Electrical Communication is a free textbook on the basics of communication technology. See the editorial for more information....


Wave Guides

The transmission lines and cables considered in the preceding pages are, in a sense, wave guides. They guide the electromagnetic waves that contain the electric energy transmitted. Lines and cables are seldom treated as guides, however.

A solid dielectric material such as wood, glass, or polystyrene will guide electromagnetic waves. These materials have dielectric constants greater than air, and electromagnetic waves will follow a stick or rod of such material in preference to air, but the attenuation is high.

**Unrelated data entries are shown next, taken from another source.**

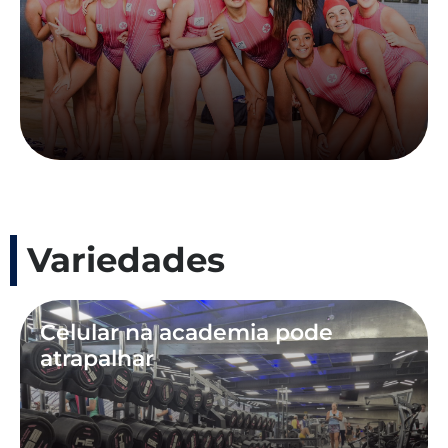
Variedades
Celular na academia pode
atrapalhar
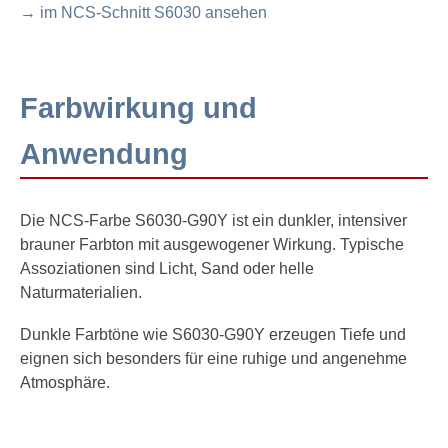
→ im NCS-Schnitt S6030 ansehen
Farbwirkung und
Anwendung
Die NCS-Farbe S6030-G90Y ist ein dunkler, intensiver
brauner Farbton mit ausgewogener Wirkung. Typische
Assoziationen sind Licht, Sand oder helle
Naturmaterialien.
Dunkle Farbtöne wie S6030-G90Y erzeugen Tiefe und
eignen sich besonders für eine ruhige und angenehme
Atmosphäre.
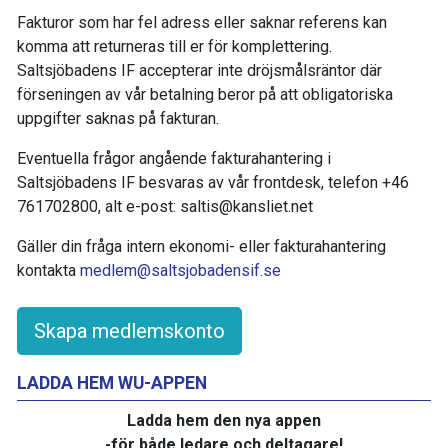
Fakturor som har fel adress eller saknar referens kan
komma att returneras till er för komplettering.
Saltsjöbadens IF accepterar inte dröjsmålsräntor där
förseningen av vår betalning beror på att obligatoriska
uppgifter saknas på fakturan.
Eventuella frågor angående fakturahantering i
Saltsjöbadens IF besvaras av vår frontdesk, telefon +46
761702800, alt e-post: saltis@kansliet.net
Gäller din fråga intern ekonomi- eller fakturahantering
kontakta
medlem@saltsjobadensif.se
Skapa medlemskonto
LADDA HEM WU-APPEN
Ladda hem den nya appen
-för både ledare och deltagare!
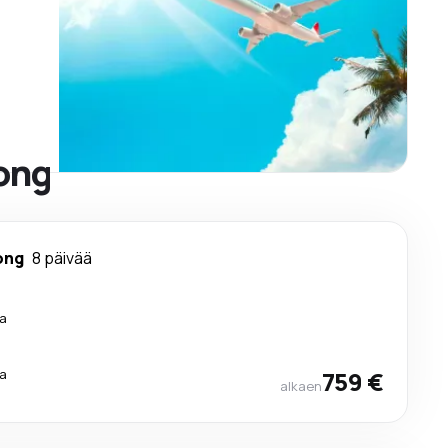
Kong
ong
8 päivää
a
a
759 €
alkaen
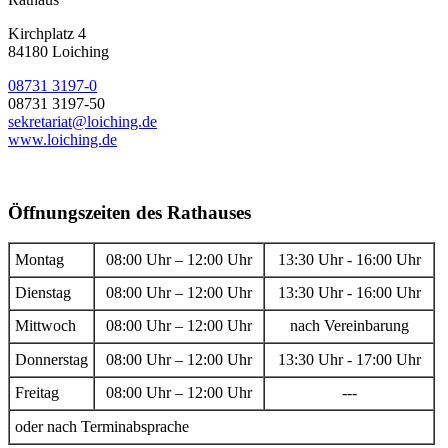
Kirchplatz 4
84180 Loiching
08731 3197-0
08731 3197-50
sekretariat@loiching.de
www.loiching.de
Öffnungszeiten des Rathauses
Montag
08:00 Uhr – 12:00 Uhr
13:30 Uhr - 16:00 Uhr
Dienstag
08:00 Uhr – 12:00 Uhr
13:30 Uhr - 16:00 Uhr
Mittwoch
08:00 Uhr – 12:00 Uhr
nach Vereinbarung
Donnerstag
08:00 Uhr – 12:00 Uhr
13:30 Uhr - 17:00 Uhr
Freitag
08:00 Uhr – 12:00 Uhr
---
oder nach Terminabsprache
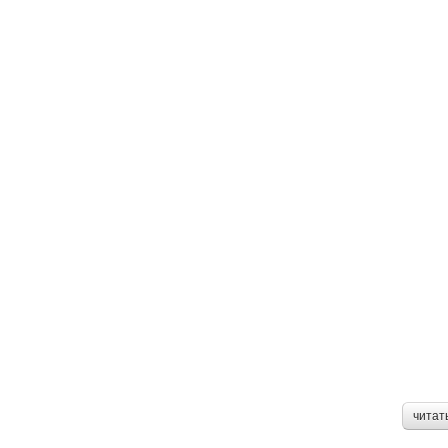
читат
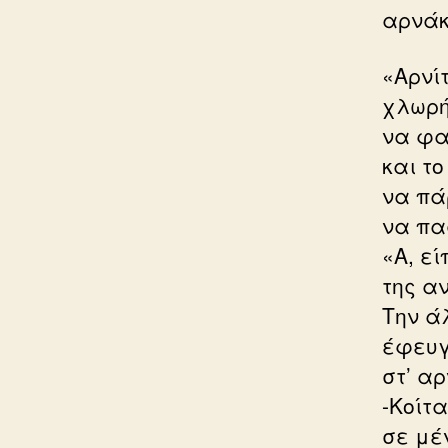
αρνάκ
«Αρνίτ
χλωρή
να φας
και το
να πά
να πα
«Α, εί
της αν
Την ά
έφευγ
στ’ αρ
-Κοίτ
σε μέ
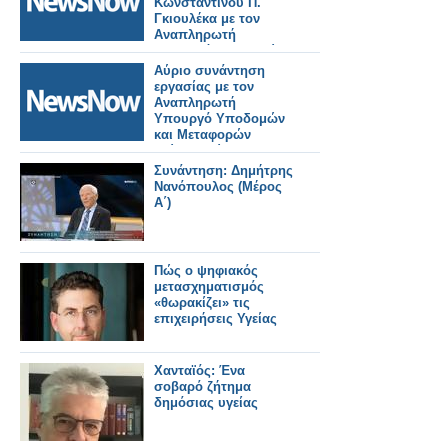
Κωνσταντίνου Π.
Γκιουλέκα με τον
Αναπληρωτή
Υπουργό Υποδομών
και Μεταφορών
Αύριο συνάντηση
Γιώργο Κώτσηρα.
εργασίας με τον
Αναπληρωτή
Υπουργό Υποδομών
και Μεταφορών
Γιώργο Κώτσηρα θα
έχει ο Κωνσταντίνος
Συνάντηση: Δημήτρης
Γκιουλέκας.
Νανόπουλος (Μέρος
Α΄)
Πώς ο ψηφιακός
μετασχηματισμός
«θωρακίζει» τις
επιχειρήσεις Υγείας
Χανταϊός: Ένα
σοβαρό ζήτημα
δημόσιας υγείας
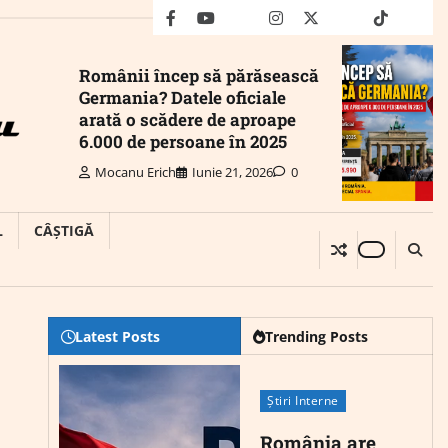
facebook
youtube
Mail
instagram
twitter
truth
tiktok
wha
Românii încep să părăsească
Germania? Datele oficiale
arată o scădere de aproape
6.000 de persoane în 2025
Mocanu Erich
Iunie 21, 2026
0
L
CÂȘTIGĂ
Latest Posts
Trending Posts
Știri Interne
România are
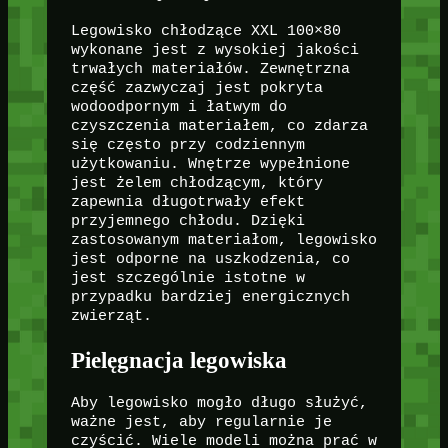
Legowisko chłodzące XXL 100×80
wykonane jest z wysokiej jakości
trwałych materiałów. Zewnętrzna
część zazwyczaj jest pokryta
wodoodpornym i łatwym do
czyszczenia materiałem, co zdarza
się często przy codziennym
użytkowaniu. Wnętrze wypełnione
jest żelem chłodzącym, który
zapewnia długotrwały efekt
przyjemnego chłodu. Dzięki
zastosowanym materiałom, legowisko
jest odporne na uszkodzenia, co
jest szczególnie istotne w
przypadku bardziej energicznych
zwierząt.
Pielęgnacja legowiska
Aby legowisko mogło długo służyć,
ważne jest, aby regularnie je
czyścić. Wiele modeli można prać w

A hollow metal tube of circular, rectangular, or other cross-sectional shape, also will guide energy, in the form of electromagnetic waves, from one point to another. Such hollow metal tubes are what is usually meant by the term wave guide. Wave guides are used at ultrahigh and superhigh frequencies largely because the radiation loss and attenuation loss in open-wire lines and coaxial cables become excessive at such frequencies.

The electromagnetic wave that transmits the electric energy is established at the sending end of the wave guide by an arrangement of one or more conductors that is similar to a radio antenna. Once the energy is transferred to the hollow wave guide, it will be transmitted along the guide until the energy is dissipated in the walls of the guide, or absorbed by other means; the high-frequency energy cannot escape through the conducting walls. In fact, the currents that are established in the walls of the wave guide by the passing electromagnetic waves flow so completely in the surface layers that silver plating the inner surfaces materially reduces the transmission losses. At the distant end of the wave guide the received electromagnetic energy is extracted by an arrangement of conductors constituting a receiving antenna, or the energy is radiated by an electromagnetic horn.

From the engineering viewpoint, it is possible to study wave guides by analogy with transmission-line theory. Wave guides are at present (1949) of limited practical importance, relatively speaking, in commercial communication systems. The use of wave guides in commercial communication systems undoubtedly will grow. Perhaps it is not absurd to envision a transcontinental wave-guide system. References 8 and 33 to 36 are recommended for information on wave guides.